Task 4 : Robust interaction mechanisms (m1-36)
In order to create flexible, user-friendly and effective speech-based interfaces it is necessary to incorporate robust language processing and dialogue management system components. Only in the simplest situation can the inputs and outputs from the core speech engines be mapped easily and directly onto the appropriate application functions. In more complex applications, users find it difficult to remember what they can say, so a process is required that is able to interpret the meaning of an input utterance in the context of the functionality of the application. Similarly, only the simplest applications enable a user to define their objective in one single utterance. More usually, the user provides information in a piecemeal fashion, and a dialogue management component is needed in order to manage the turn-by-turn interaction.
Previous research by the partners in this project has found that it is useful to invoke the concept of ‘agency’ as a wrapper for these key components of a robust next-generation conversational interface. This is important, not only in order to recognise the close interactions between these components, but also because it is the conversational agent that provides the interface to the ‘back-end’ application.
Advanced speech-based applications can be categorised according to one or more of the following ‘back-end’ functions:
- command & control (C2) applications which involve performing and responding to actions in the application environment; the back-end is analogous to a piece of machinery.
- information applications in which knowledge/data is stored and accessed by voice; the back-end is ‘structured’ information as in a formal SQL-type database or ‘unstructured’ information as in a web page or an arbitrary piece of text.
- communication applications in which messaging information is transmitted, received and transformed between different channels and modes; the back-end may be another user.

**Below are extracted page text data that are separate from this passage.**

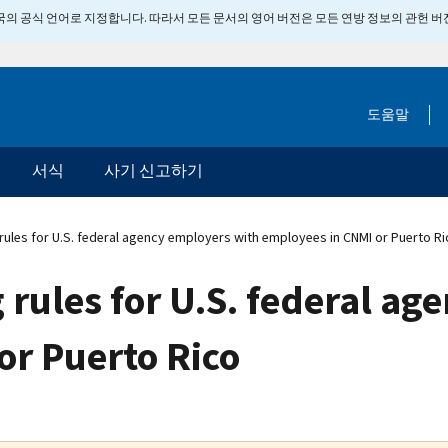
 미국의 공식 언어로 지정합니다. 따라서 모든 문서의 영어 버전은 모든 연방 정보의 관헌 
도움말
서식
사기 신고하기
rules for U.S. federal agency employers with employees in CNMI or Puerto Ri
 rules for U.S. federal a
or Puerto Rico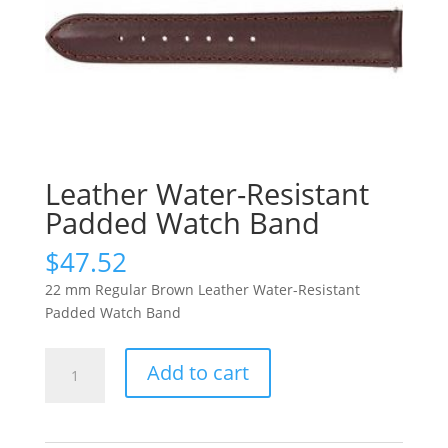
Leather Water-Resistant
Padded Watch Band
$
47.52
22 mm Regular Brown Leather Water-Resistant
Padded Watch Band
Leather
Add to cart
Water-
Resistant
Padded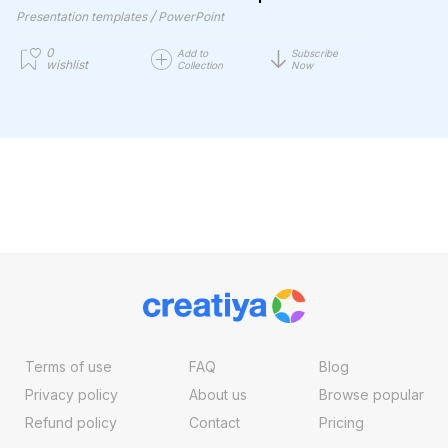
/
Presentation templates
PowerPoint
0
Add to
Subscribe
wishlist
Collection
Now
Terms of use
FAQ
Blog
Privacy policy
About us
Browse popular
Refund policy
Contact
Pricing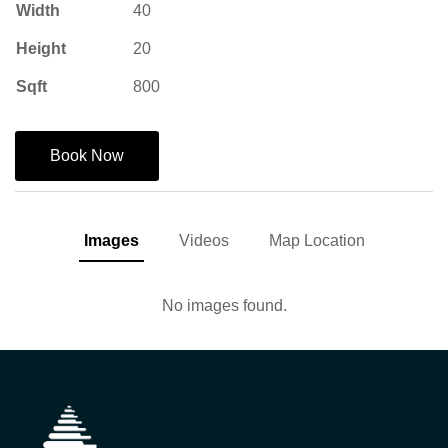
Width
40
Height
20
Sqft
800
Book Now
Images
Videos
Map Location
No images found.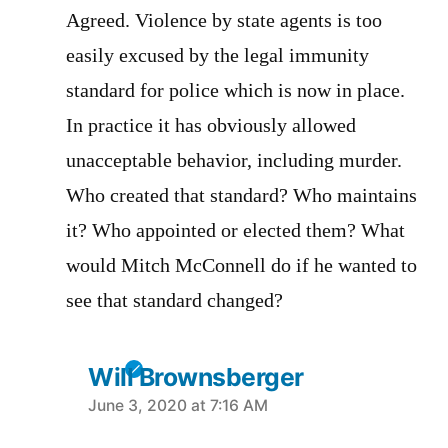
Agreed. Violence by state agents is too
easily excused by the legal immunity
standard for police which is now in place.
In practice it has obviously allowed
unacceptable behavior, including murder.
Who created that standard? Who maintains
it? Who appointed or elected them? What
would Mitch McConnell do if he wanted to
see that standard changed?
Will Brownsberger
says:
June 3, 2020 at 7:16 AM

The first of these covers traditional C2 applications, the second covers a wide range of ‘infomedia’ type applications such as searching an archive, telephone enquiry systems, information kiosks or voice web browsing, and the third covers mode conversions such as speech-to-text, text-to-speech and speech-to-speech (spoken language translation).
Description of Work
_Subject 1 : Acoustic Model Adaptation to Speakers._ Two main speaker adaptation techniques are widely used : Transformation based adaptation (MLLR for example) and Bayesian adaptation (MAP).

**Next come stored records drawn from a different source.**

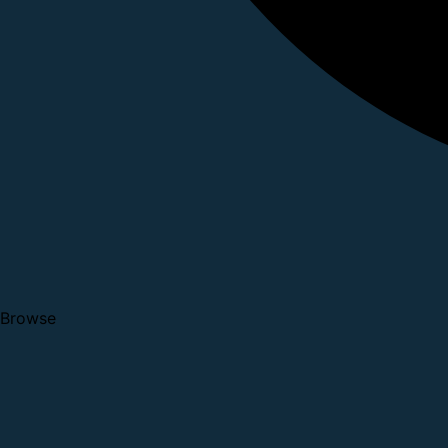
Browse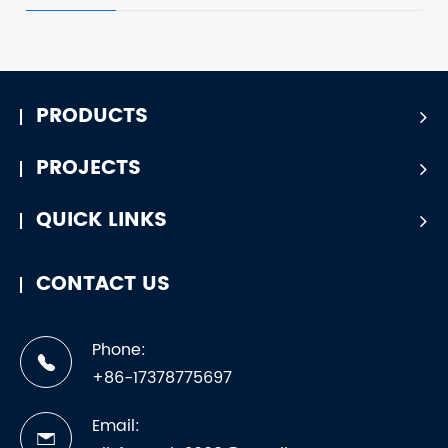
PRODUCTS
PROJECTS
QUICK LINKS
CONTACT US
Phone:
+86-17378775697
Email: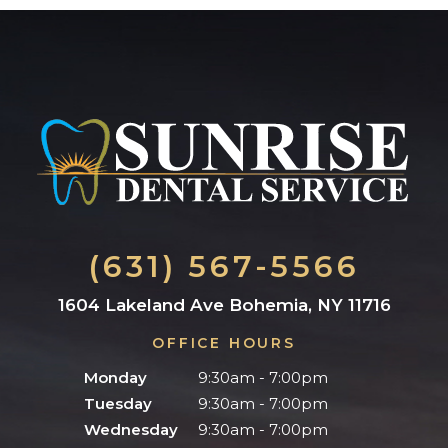
(631) 567-5566
1604 Lakeland Ave Bohemia, NY 11716
OFFICE HOURS
Monday
9:30am - 7:00pm
Tuesday
9:30am - 7:00pm
Wednesday
9:30am - 7:00pm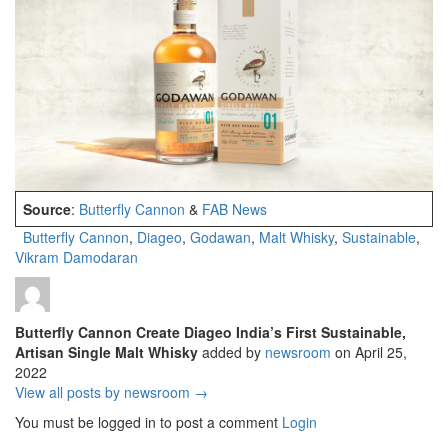
Source
:
Butterfly Cannon
&
FAB News
Butterfly Cannon
,
Diageo
,
Godawan
,
Malt Whisky
,
Sustainable
,
Vikram Damodaran
Butterfly Cannon Create Diageo India’s First Sustainable,
Artisan Single Malt Whisky
added by
newsroom
on
April 25,
2022
View all posts by newsroom →
You must be logged in to post a comment
Login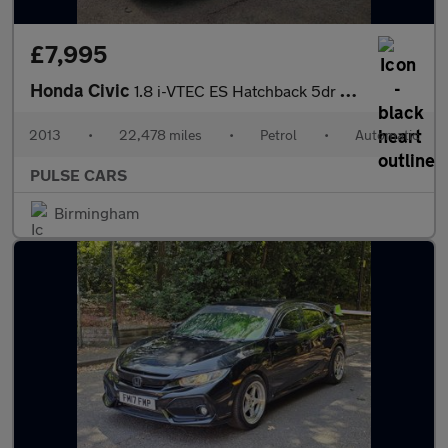
£7,995
Honda Civic
1.8 i-VTEC ES Hatchback 5dr Petrol Auto Euro 5 (142 ps)
2013
•
22,478 miles
•
Petrol
•
Automatic
PULSE CARS
Birmingham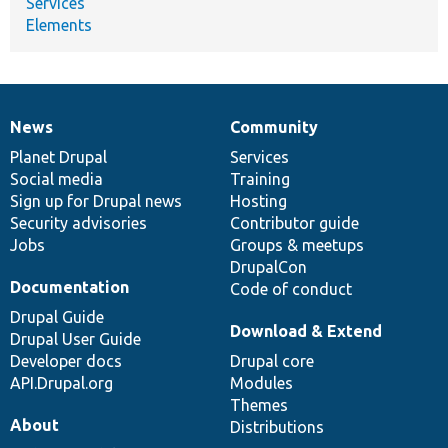
Services
Elements
News
Community
News
Our
Documentation
Drupal
Governance
items
Planet Drupal
community
code
of
Services
Social media
base
community
Training
Sign up for Drupal news
Hosting
Security advisories
Contributor guide
Jobs
Groups & meetups
DrupalCon
Documentation
Code of conduct
Drupal Guide
Download & Extend
Drupal User Guide
Developer docs
Drupal core
API.Drupal.org
Modules
Themes
About
Distributions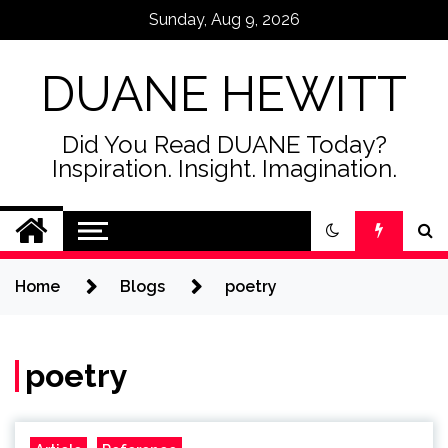
Skip
Sunday, Aug 9, 2026
to
content
DUANE HEWITT
Did You Read DUANE Today?
Inspiration. Insight. Imagination.
Home
Blogs
poetry
poetry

Improvement thanks to hierarchical structures:
The basic principle of MLLR adaptation is to adapt the parameters of the acoustic models by calculating one or several transformations from the speaker specific data.

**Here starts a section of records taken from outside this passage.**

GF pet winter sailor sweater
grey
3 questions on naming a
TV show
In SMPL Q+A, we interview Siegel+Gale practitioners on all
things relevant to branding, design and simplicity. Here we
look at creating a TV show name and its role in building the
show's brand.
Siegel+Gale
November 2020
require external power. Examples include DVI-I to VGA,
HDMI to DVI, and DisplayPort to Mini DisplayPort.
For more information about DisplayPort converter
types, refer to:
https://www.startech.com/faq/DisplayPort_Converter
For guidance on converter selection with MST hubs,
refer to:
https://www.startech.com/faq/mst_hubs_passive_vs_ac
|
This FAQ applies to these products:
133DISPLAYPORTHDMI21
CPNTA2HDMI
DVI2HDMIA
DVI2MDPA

Bayes optimal classification criterion:
This criterion suggests that a weighted average of the posterior probabilities over the possible values of the parameters can be used where the weights are the conditional probabilities of the test data given the model parameters.
_Subject 2 : Speaker Adaptation on the Speech Signal Level._ Another point that we would like to investigate is the possibility to perform adaptation at the speech signal level.
_Subject 3 : Phonetic Models for Non-Native Speech._ The non-native case, can be viewed as an extreme case of speaker adaptation.
_Subject 4 : Principal component analysis for non native and accented speech._ A major limitation of all current generation speech technology is the amount of effort involved in developing versions for different languages.
_Subject 5: Robust interaction management_
The key technologies required for implementing a conversational interface agent are:
- spatio-temporal processing
_Subject 6 : Speaker clustering._ To build efficient system for large range of users, one way to explore could be a clustering of speakers used in the training stage.